ALBANY, NY – Governor Andrew M. Cuomo and his top aides were again accused Friday of covering up the coronavirus death toll in state nursing homes after admitting withholding data in order to do so prevent possible investigations into government misconduct.
The latest revelations came after private statements by the governor’s chief adviser Melissa DeRosa and a series of reports and court orders that have nearly doubled the official death toll from nursing homes in the past two weeks.
The revelations have led Mr. Cuomo, a third-term Democrat, to scramble to contain the political fallout as lawmakers on both parties have called for criticism, including the expropriation of the governor’s emergency powers during the pandemic, federal and state investigations and the resignation of Ms. Cuomo DeRosa and other top officials.
In a conversation first covered by the New York Post, Ms. DeRosa told a group of top lawmakers on Wednesday during a phone call to address the situation in nursing homes that “we basically froze” after being in The Justice Department’s administration was asked for information by Trump last summer.
At the same time, the governor’s office was faced with requests from state lawmakers for similar information.
“We were in a position where we weren’t sure whether what we would give to the Justice Department or what we would give you and what we say would be used against us and we would not. I’m not sure there will be an investigation, ”Ms. DeRosa told lawmakers, according to a partial transcript from the New York Times.
The news of Ms. DeRosa’s remarks sparked a number of angry denunciations, including from Mr. Cuomo’s fellow Democrats.
“This is a betrayal of public trust,” said Senator Andrew Gounardes, a Brooklyn Democrat, on Twitter. “There has to be full responsibility for what happened.”
The condemnation was made louder by Republicans who used Mr Cuomo’s performance in nursing homes – where more than 10,000 New Yorkers died during the pandemic but the state had long stalled on full data release – as evidence of duplication or even Have picked up on crime.
“It’s time to break the lies and finally uncover the full truth,” said Republican Tom Reed, a Southern Plains Republican who called for a federal investigation Thursday night.
Updated
Apr. 12, 2021, 7:44 p.m. ET
Early Friday, Ms. DeRosa, the state’s top unelected official, tried to clarify the context for her remarks, saying she was trying to explain that “we had to temporarily postpone the legislature’s request to process the federal request first . ”
“We informed the houses about it at the time,” she said, referring to the upper and lower chambers of the legislature.
She added that the administration “has been comprehensive and transparent in our responses to the DOJ and then immediately had to focus our resources on introducing the second wave and vaccine”.
“As I said when I called the legislature, we weren’t able to respond to your request as quickly as anyone would have liked,” she said.
Ms.

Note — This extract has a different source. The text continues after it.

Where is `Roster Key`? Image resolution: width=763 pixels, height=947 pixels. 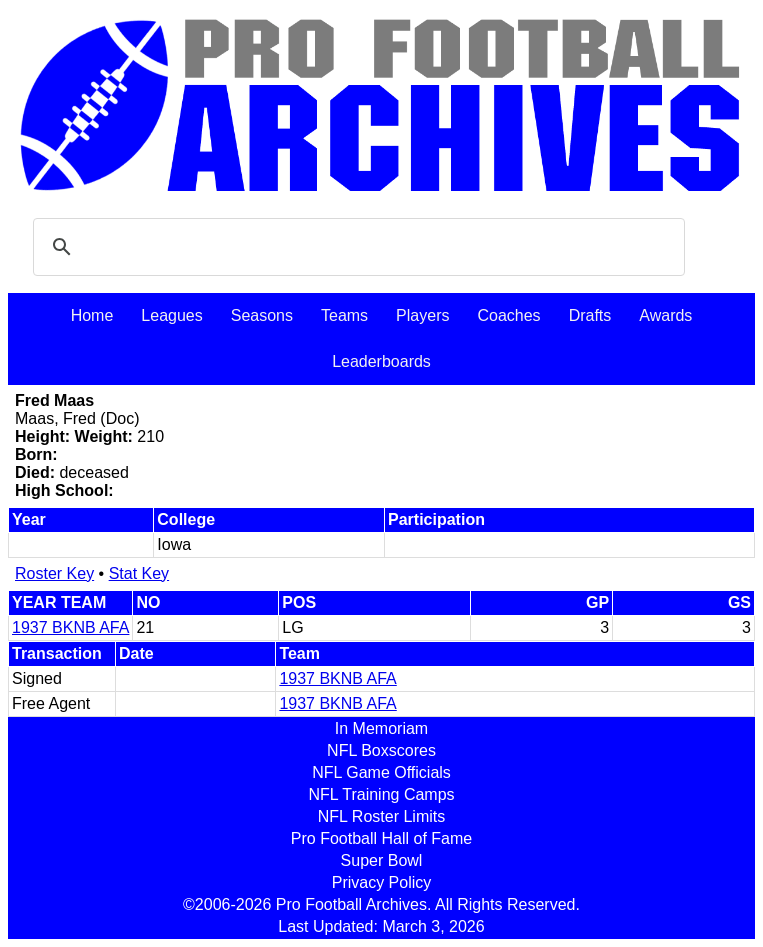 Roster Key is located at coordinates (54, 573).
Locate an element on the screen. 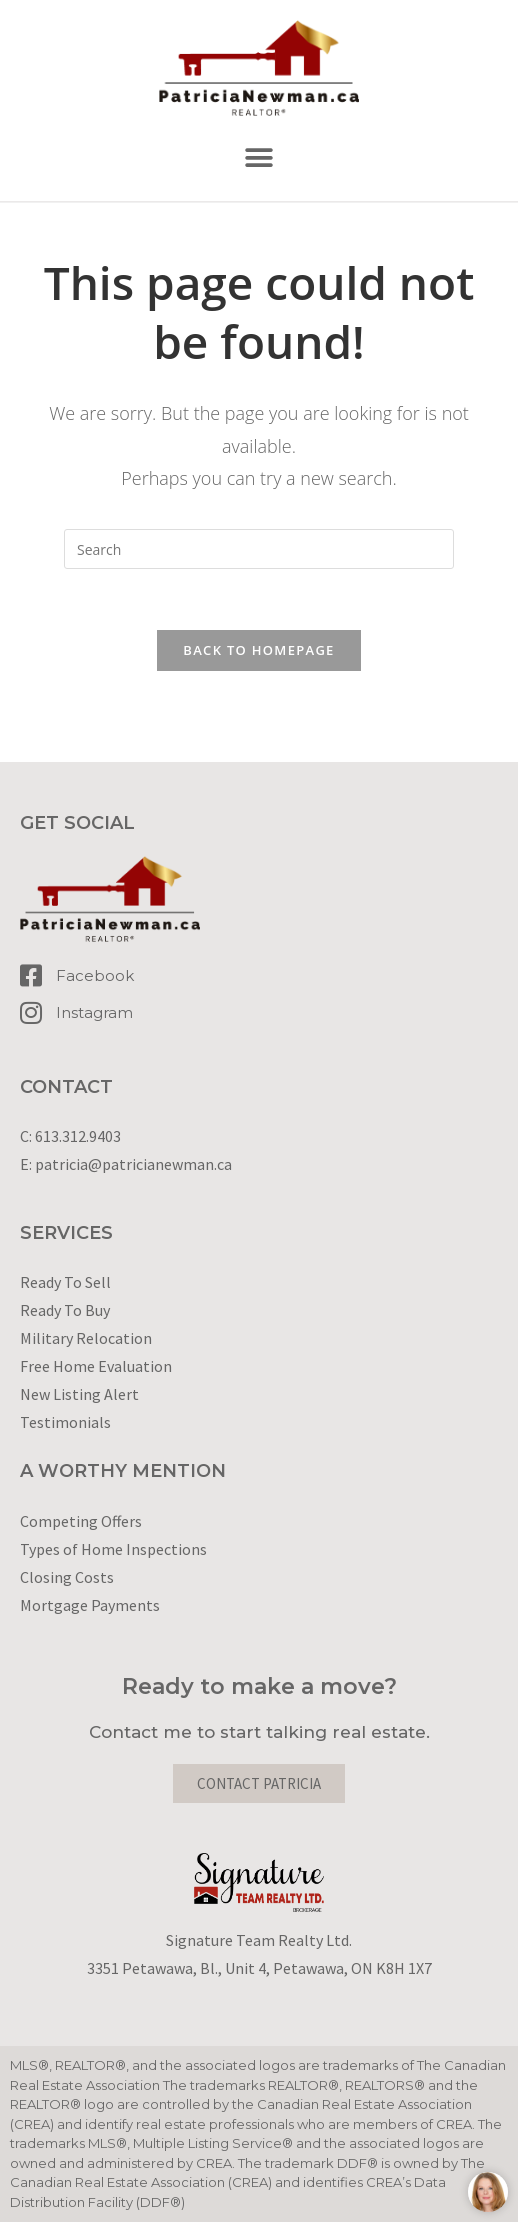  Mortgage Payments is located at coordinates (90, 1605).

DeRosa’s statements are revealed two weeks after a damn report from Letitia James, the attorney general who accused the Cuomo administration of coronavirus-related deaths in nursing homes by the thousands.
The report forced the state health department to release more than 3,800 previously unreported deaths of residents who died outside of a facility such as a hospital and who were not included on the official list of state nursing homes.
Since then, the death toll in New York nursing homes and long-term care facilities has risen from 12,743 at the end of February to approximately 15,000 confirmed and suspected deaths as of this week.
The government released the latest figures following a court order after a six-month battle between the Cuomo administration and the Empire Center, a conservative think tank that called for a full record of nursing home deaths under the state’s freedom of information law.
This week’s virtual meeting between Ms. DeRosa and other senior administrative officials, including Mr Cuomo’s health commissioner and budget manager, and leading democratic lawmakers in the state was intended to bridge a growing gap between the governor’s office and the legislature.
The legislature held hearings in early August on the government’s handling of the coronavirus in nursing homes, in which the legislature asked the state health commissioner Dr. Howard Zucker asked repeatedly about the full extent of nursing home-related deaths. However, lawmakers were unhappy with Mr Zucker’s failure to disclose the number of deaths of residents outside of nursing homes and long-term care facilities.
Several weeks later, the Senate and State Assembly officially wrote to the Health Department requesting these numbers and additional information.